The scene: SIL's living room, 30 minutes from here. Birthday party a month ago for MIL. SD17 is sulking around, pouting. Whinning that she is sooo tired. H tells her to go lie down in the spare bedroom, which she does. Sleeps thru the whole thing. Right before we leave, everyone wants pictures, so H gets SD17 up. She is rude-pouting, snapping at everyone. All of H's sisters are giving me a real knowing look-but H is , as you said, totally oblivious. Totally. Unbelievable.

Then the drive home. We drive here-it's 9:00 on Sat. nite. My BS is expected here anytime-coming to spend a couple of days. Which I was, of course, so looking forward to. SD17 is whinning all the way back about how tired she is. Doesn't know if she can drive home. (It's 30 minutes away, for crying out loud). H asks if she needs to spend the nite, and get up early in the a.m. (she works on Sundays). I was really getting tense. I did not want her around when my son gets there-he doesn't need to deal with her sh_t also. So, I piped up and said to H-guess you'll just have to get up early and get her off to work if she stays. I'm not doing it. She drove home.

But that's how H lets her get away with acting, no matter whom we are around. She acts like a cranky two year old, and he lets her get away with it. Doesn't even notice it. So I don't know which is worse. the fake act, or expecting everyone to put up with the mood crap.

Endora's picture

To see SS lying on the living room couch TV blaring-feet up like a lazy lion! DH has a rule of no morning TV as SS sits there like a Zombie and misses his bus up to two times in a morning!!! He knows this-still tries to assert himself every once in awhile.
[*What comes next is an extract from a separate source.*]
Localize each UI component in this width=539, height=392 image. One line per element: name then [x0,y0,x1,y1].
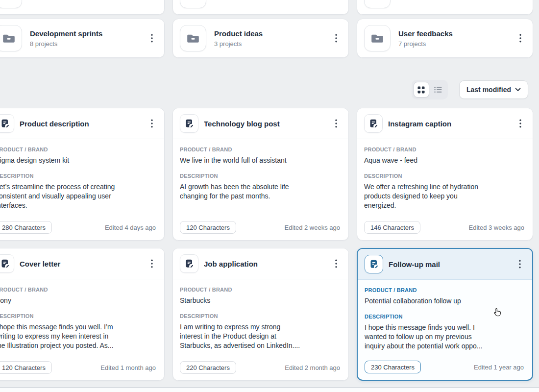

DH looks at the TV -looks at SS -looks at the TV looks at SS

FINALLY SS grunts "WHAAAA?" (translation "What would you like Father"?-SS does not do complete words)-his Dad says sweetly -"Zippy,now you know there is no TV in the morning while we are getting ready for school/work-Zippy roles his eyes- SLOWLY GETS UP- I walk by ready to take the dog out and say to DH-"why don't you just go in the room and turn it off, not say anything"? Apparently that would be rude (after the 200th time of this morning TV crap happening -this is rude? Wouldn't want Zippy to be rude now would we?

Glad to hear your stories as it gives me some tips on how you handle the teen monsters-I really believe it is a teen way of thinking-they could not be that smart to plan on being so annoying? :O

Step Parenting – you might need to step back before you step in something!